Bacalhau Python SDK

This is the official Python SDK for Bacalhau, named bacalhau-sdk.

Introduction

It is a high-level SDK that ships the client-side logic (e.g. signing requests) needed to query the endpoints. Please take a look at the examples for snippets to create, list and inspect jobs. Under the hood, this SDK uses bacalhau-apiclient (autogenerated via Swagger/OpenAPI) to interact with the API.

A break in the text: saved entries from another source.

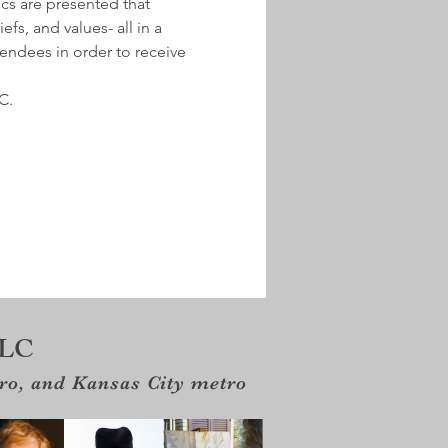
ics are presented that 
fs, and values- all in a 
tendees in order to receive 
C.
LLC
tro, and Kansas City metro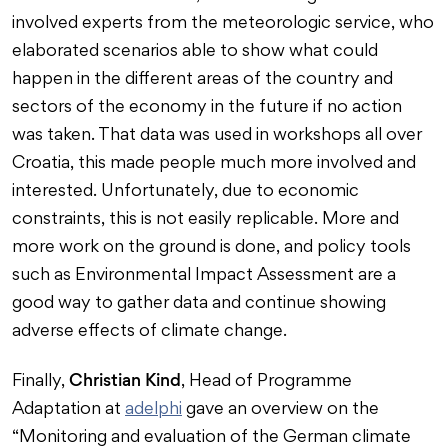
involved experts from the meteorologic service, who
elaborated scenarios able to show what could
happen in the different areas of the country and
sectors of the economy in the future if no action
was taken. That data was used in workshops all over
Croatia, this made people much more involved and
interested. Unfortunately, due to economic
constraints, this is not easily replicable. More and
more work on the ground is done, and policy tools
such as Environmental Impact Assessment are a
good way to gather data and continue showing
adverse effects of climate change.
Christian Kind
Finally,
, Head of Programme
Adaptation at
adelphi
gave an overview on the
“Monitoring and evaluation of the German climate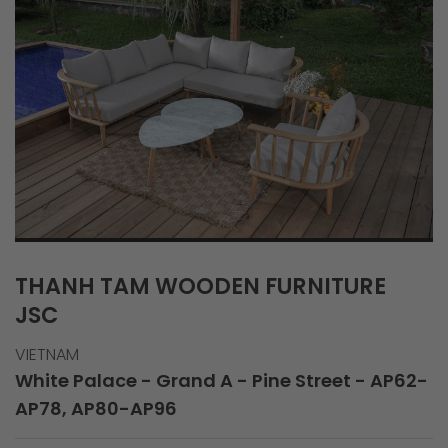
THANH TAM WOODEN FURNITURE
JSC
VIETNAM
White Palace - Grand A - Pine Street - AP62-
AP78, AP80-AP96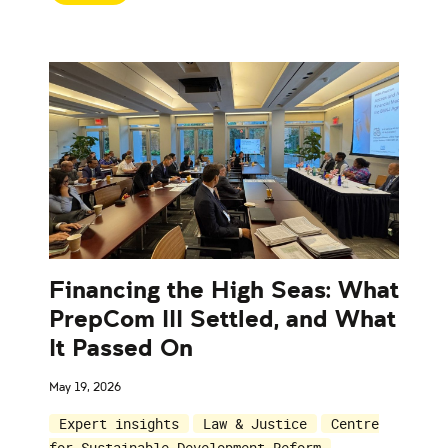
Financing the High Seas: What
PrepCom III Settled, and What
It Passed On
May 19, 2026
Expert insights
Law & Justice
Centre
for Sustainable Development Reform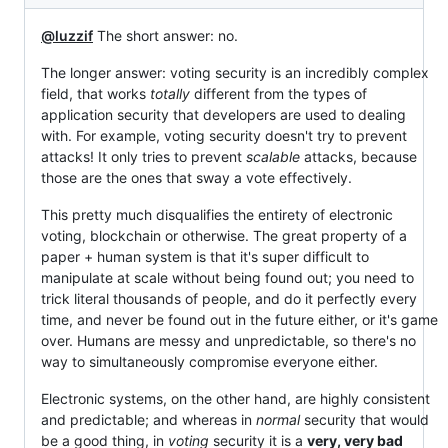
@luzzif
The short answer: no.
The longer answer: voting security is an incredibly complex
field, that works
totally
different from the types of
application security that developers are used to dealing
with. For example, voting security doesn't try to prevent
attacks! It only tries to prevent
scalable
attacks, because
those are the ones that sway a vote effectively.
This pretty much disqualifies the entirety of electronic
voting, blockchain or otherwise. The great property of a
paper + human system is that it's super difficult to
manipulate at scale without being found out; you need to
trick literal thousands of people, and do it perfectly every
time, and never be found out in the future either, or it's game
over. Humans are messy and unpredictable, so there's no
way to simultaneously compromise everyone either.
Electronic systems, on the other hand, are highly consistent
and predictable; and whereas in
normal
security that would
be a good thing, in
voting
security it is a
very, very bad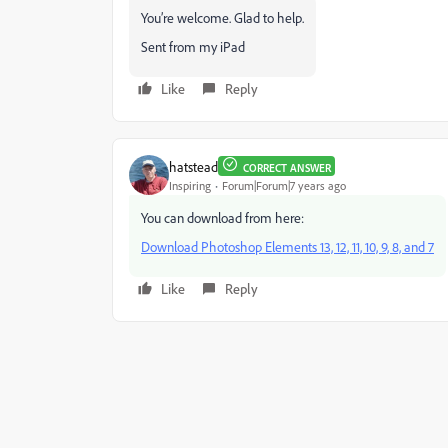
You’re welcome. Glad to help.
Sent from my iPad
Like
Reply
hatstead
CORRECT ANSWER
Inspiring
Forum|Forum|7 years ago
You can download from here:
Download Photoshop Elements 13, 12, 11, 10, 9, 8, and 7
Like
Reply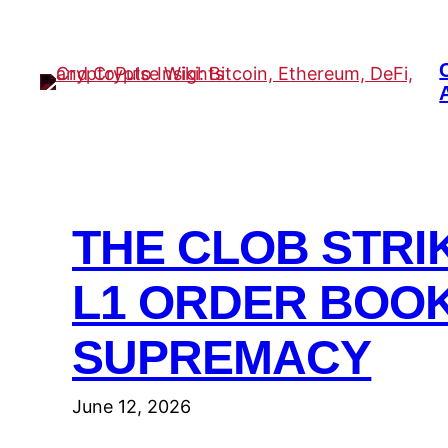
Skip
to
content
THE CLOB STRI
L1 ORDER BOO
SUPREMACY
June 12, 2026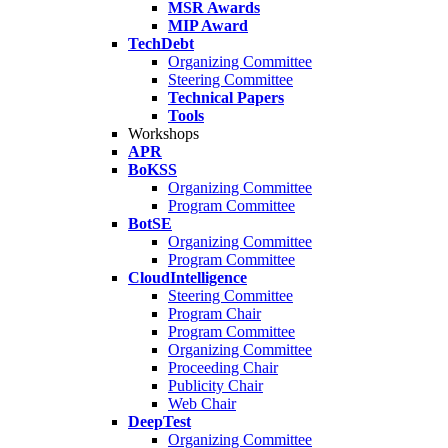
MSR Awards
MIP Award
TechDebt
Organizing Committee
Steering Committee
Technical Papers
Tools
Workshops
APR
BoKSS
Organizing Committee
Program Committee
BotSE
Organizing Committee
Program Committee
CloudIntelligence
Steering Committee
Program Chair
Program Committee
Organizing Committee
Proceeding Chair
Publicity Chair
Web Chair
DeepTest
Organizing Committee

Please make sure to use this SDK library in your Python projects, instead of the lower level bacalhau-apiclient. The latter is listed as a dependency of this SDK and will be installed automatically when you follow the installation instructions below.

Features

  1. List, create and inspect Bacalhau jobs using Python objects

  2. Use the production network, or set the following environment variables to target any Bacalhau network out there:

    1. BACALHAU_API_HOST

    2. BACALHAU_API_PORT

  3. Generate a key pair used to sign requests stored in the path specified by the BACALHAU_DIR env var (default: ~/.bacalhau)

Install

From PyPi:

pip install bacalhau-sdk

From source:

Clone the public repository:

git clone https://github.com/bacalhau-project/bacalhau/

Once you have a copy of the source, you can install it with:

cd python/
pip install .

Initialize

Likewise the Bacalhau CLI, this SDK uses a key pair to be stored in BACALHAU_DIR used for signing requests. If a key pair is not found there, it will create one for you.

Example Use

Let's submit a Hello World job and then fetch its output data's CID. We start by importing this sdk, namely bacalhau_sdk, used to create and submit a job create request. Then we import bacalhau_apiclient (installed automatically with this sdk), it provides various object models that compose a job create request. These are used to populate a simple python dictionary that will be passed over to the submit util method.

import pprint

from bacalhau_sdk.api import submit
from bacalhau_sdk.config import get_client_id
from bacalhau_apiclient.models.storage_spec import StorageSpec
from bacalhau_apiclient.models.spec import Spec
from bacalhau_apiclient.models.job_spec_language import JobSpecLanguage
from bacalhau_apiclient.models.job_spec_docker import JobSpecDocker
from bacalhau_apiclient.models.job_sharding_config import JobShardingConfig
from bacalhau_apiclient.models.job_execution_plan import JobExecutionPlan
from bacalhau_apiclient.models.publisher_spec import PublisherSpec
from bacalhau_apiclient.models.deal import Deal


data = dict(
    APIVersion='V1beta1',
    ClientID=get_client_id(),
    Spec=Spec(
        engine="Docker",
        verifier="Noop",
        publisher_spec=PublisherSpec(type="IPFS"),
        docker=JobSpecDocker(
            image="ubuntu",
            entrypoint=["echo", "Hello World!"],
        ),
        language=JobSpecLanguage(job_context=None),
        wasm=None,
        resources=None,
        timeout=1800,
        outputs=[
            StorageSpec(
                storage_source="IPFS",
                name="outputs",
                path="/outputs",
            )
        ],
        sharding=JobShardingConfig(
            batch_size=1,
            glob_pattern_base_path="/inputs",
        ),
        execution_plan=JobExecutionPlan(shards_total=0),
        deal=Deal(concurrency=1, confidence=0, min_bids=0),
        do_not_track=False,
    ),
)

pprint.pprint(submit(data))

The script above prints the following object, the job.metadata.id value is our newly created job id!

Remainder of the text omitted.